Tricorder for COVID-19?
Boy, wouldn't it be great if we had some sort of device we could point at people and have it tell us whether they're infected with SARS-CoV-2? With the current gold-standard PCR test requiring big labs and hours to complete, fast, reliable virus detection has become a hot topic.
Both Stanford and University of Minnesota have been working on portable devices to analyze samples faster. DARPA wants gadgets that will detect the virus in the air. But all those require analysis of physical samples. That's so last century. Let's have something futuristic!
Introducing Covid Hunter, the "world's first non-contact viral detector." Supposedly, you point this thing at a person (or any sample from a person) and with "99% specificity and accuracy" it detects whether the virus is present. It works from up to six feet away, even through glass or another transparent material.

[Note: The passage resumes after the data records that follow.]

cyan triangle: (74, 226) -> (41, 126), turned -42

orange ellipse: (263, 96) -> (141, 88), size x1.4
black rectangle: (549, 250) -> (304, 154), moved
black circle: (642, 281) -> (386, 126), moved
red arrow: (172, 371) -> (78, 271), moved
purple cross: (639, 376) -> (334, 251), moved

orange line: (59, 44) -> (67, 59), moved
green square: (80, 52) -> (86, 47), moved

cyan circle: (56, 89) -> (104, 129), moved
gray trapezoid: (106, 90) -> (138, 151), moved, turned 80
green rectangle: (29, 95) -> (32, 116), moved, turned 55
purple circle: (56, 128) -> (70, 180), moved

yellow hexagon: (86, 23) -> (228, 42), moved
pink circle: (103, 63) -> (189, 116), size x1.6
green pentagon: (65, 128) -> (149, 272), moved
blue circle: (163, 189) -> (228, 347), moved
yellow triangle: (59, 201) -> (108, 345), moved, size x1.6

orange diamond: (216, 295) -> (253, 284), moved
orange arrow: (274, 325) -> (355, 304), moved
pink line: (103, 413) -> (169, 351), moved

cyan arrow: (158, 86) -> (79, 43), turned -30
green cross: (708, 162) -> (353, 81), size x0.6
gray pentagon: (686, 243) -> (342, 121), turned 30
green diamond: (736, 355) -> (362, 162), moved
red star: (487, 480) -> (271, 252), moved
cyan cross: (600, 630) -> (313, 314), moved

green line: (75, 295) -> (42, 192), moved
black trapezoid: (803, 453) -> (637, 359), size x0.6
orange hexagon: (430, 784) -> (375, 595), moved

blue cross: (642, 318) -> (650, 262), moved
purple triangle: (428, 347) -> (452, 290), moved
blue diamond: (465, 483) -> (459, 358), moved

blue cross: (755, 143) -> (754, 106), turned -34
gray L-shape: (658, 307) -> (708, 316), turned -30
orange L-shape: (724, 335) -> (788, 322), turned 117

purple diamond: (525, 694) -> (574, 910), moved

Other claims and specs are here.
This all sounds a little too good to be true. It doesn't help that there's not much explanation of how it works. The company's YouTube promo is all hype and no explanation. One article claims it works by some sort of laser refraction. I'm no laser refraction expert, but I don't see how a detector based on visible light could detect a virus inside the body, which this scanner definitely does according to claims.
The same article says the inventors expect the device to be "very affordable" once its price is set. So we have a non-contact device that can miraculously detect the virus, is almost perfectly accurate, sees inside the body, works from 6 feet away even through glass, and will be very affordable. Umm hmm.